**Aim of the exercise**
Examine the entries below, count the lines holding the string "hogy", and respond with the number only.

**Record set**
↓↓↓

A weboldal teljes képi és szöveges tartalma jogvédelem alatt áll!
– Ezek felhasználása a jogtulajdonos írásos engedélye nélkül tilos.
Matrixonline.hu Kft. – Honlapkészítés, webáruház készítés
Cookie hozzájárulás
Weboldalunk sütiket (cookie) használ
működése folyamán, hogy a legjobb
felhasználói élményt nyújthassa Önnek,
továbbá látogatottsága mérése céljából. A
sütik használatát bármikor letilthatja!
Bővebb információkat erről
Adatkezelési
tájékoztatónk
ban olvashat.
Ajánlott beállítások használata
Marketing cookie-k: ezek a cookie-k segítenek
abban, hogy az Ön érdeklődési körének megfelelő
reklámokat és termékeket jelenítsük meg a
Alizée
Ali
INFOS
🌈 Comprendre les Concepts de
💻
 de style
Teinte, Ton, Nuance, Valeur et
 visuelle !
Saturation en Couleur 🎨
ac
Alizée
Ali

↑↑↑

**Written response**
2